For their troubles, the women are then expected to reward the men with painted eggs, chocolate, pieces of cake or shots of spirits, such as slivovica or borovička. Recently, some boys have started demanding money.
But what do people really think about this tradition? The Slovak Spectator asked a group of men and women to comment on Easter Monday, and whether their town continues to celebrate the tradition.
Mária, a sales manager from Bardejov: These days, I think the tradition's become more of a game for children and teenagers, so I'm not very affected by it anymore. But I remember when I was around 10 or 12 years old that my classmates would come to my house and put me in the shower. I didn't like it very much. The biggest problem today is that, instead of chocolate eggs or bunnies, a lot of boys ask for money from the girls, and I think that ruins the spirit of the tradition.
Igor, a programmer/analyst from Trenčín: Easter Monday makes me think of fathers with young sons walking around with ribbons tied to their korbáč and plastic bags full of chocolate eggs and Easter bunnies. Personally, I spray my mother, godmother, and grandmother with some perfume as a symbolic following of the tradition, but I stopped really soaking people with water a few years ago after I accidentally sprayed my mother in the eye.
Olga, an asset manager from Prešov: In the eastern part of the country, we follow just the tradition of splashing women with water, not the tapping with the korbáč. But my family has always celebrated it only among each other, so I've always thought of it as fun, like a game. The only thing I don't like is that my father and brothers start splashing me at six in the morning! But I always warn them, the wetter they make me on Monday, the wetter I'll make them the next day.
Michaela, a retail banker from Liptovský Mikuláš: It's not just that I don't like this tradition, I hate it. It's embarrassing. I've always disliked it. My father always splashes me while I'm still asleep in the morning, but at least he's gentle about it. But the other men don't care how much you protest, so I usually go to the mountains, or somewhere else out of town, that day.
Vojtech, a systems analyst from Banská Bystrica: I followed the tradition when I was a child because I had to. A child does what he's told. But I stopped doing it myself about 15 years ago because I felt it was unnatural. I don't splash my wife, or even tap her with the korbáč, and I'm not sure whether I will pass it on to my children.

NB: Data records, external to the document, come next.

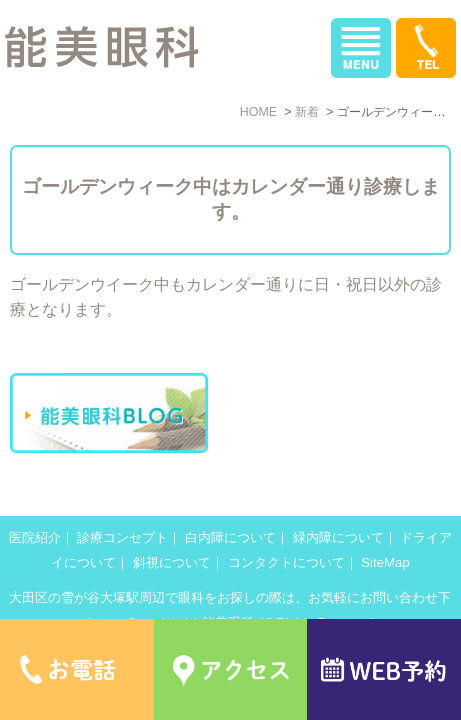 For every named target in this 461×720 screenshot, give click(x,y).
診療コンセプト (122, 537)
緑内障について (338, 537)
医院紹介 (35, 537)
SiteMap (385, 562)
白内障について (230, 537)
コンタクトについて (286, 562)
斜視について (172, 562)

Radoslav, a developer from Žiar nad Hronom: I always splash my twenty-year-old sister with a big amount of water while she's sleeping. Of course, she calls me stupid for it and complains about having to change her clothes and bedding, but it's all in fun. And I think older women, who are used to the tradition, genuinely like it.

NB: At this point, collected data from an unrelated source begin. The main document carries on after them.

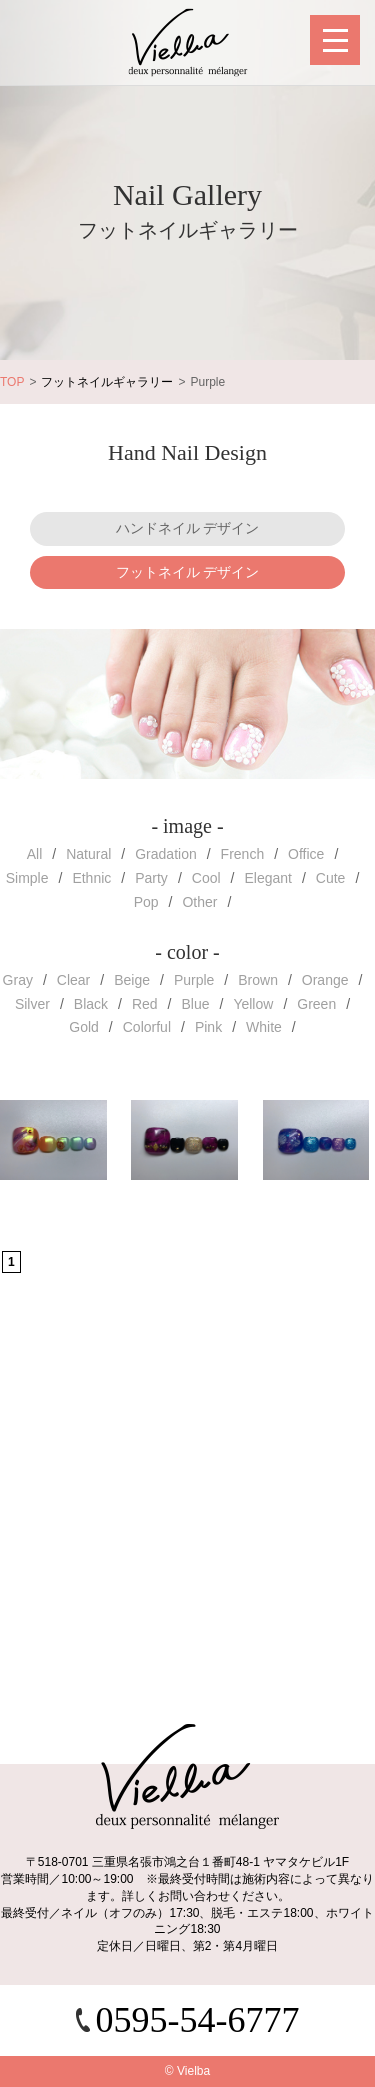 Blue (196, 1004)
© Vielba (187, 2071)
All (35, 854)
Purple (194, 980)
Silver (32, 1004)
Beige (132, 980)
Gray (18, 980)
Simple (27, 878)
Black (91, 1004)
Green (316, 1004)
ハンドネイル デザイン (188, 528)
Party (151, 878)
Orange (325, 980)
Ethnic (91, 878)
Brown (258, 980)
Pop (146, 902)
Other (199, 902)
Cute (331, 878)
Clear (73, 980)
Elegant (267, 878)
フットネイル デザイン (188, 572)
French (243, 854)
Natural (88, 854)
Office (306, 854)
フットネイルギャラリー (107, 382)
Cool (206, 878)
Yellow (253, 1004)
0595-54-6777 (198, 2020)
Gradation (165, 854)
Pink (208, 1027)
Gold (84, 1027)
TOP (12, 382)
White (264, 1027)
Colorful (147, 1027)
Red (145, 1004)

Peter, an applications specialist from eastern Slovakia: I remember my friends and I went around collecting money from the women in our families, and I always ended up with the least, so I was always jealous of them. Nowadays, I celebrate it with my son, but with the emphasis on family time. I think it is better for women in cities than in small villages in which they're soaked by being thrown into the river. Of course, the women there say they don't want it, but no one stops because they don't want to be the one who broke with tradition.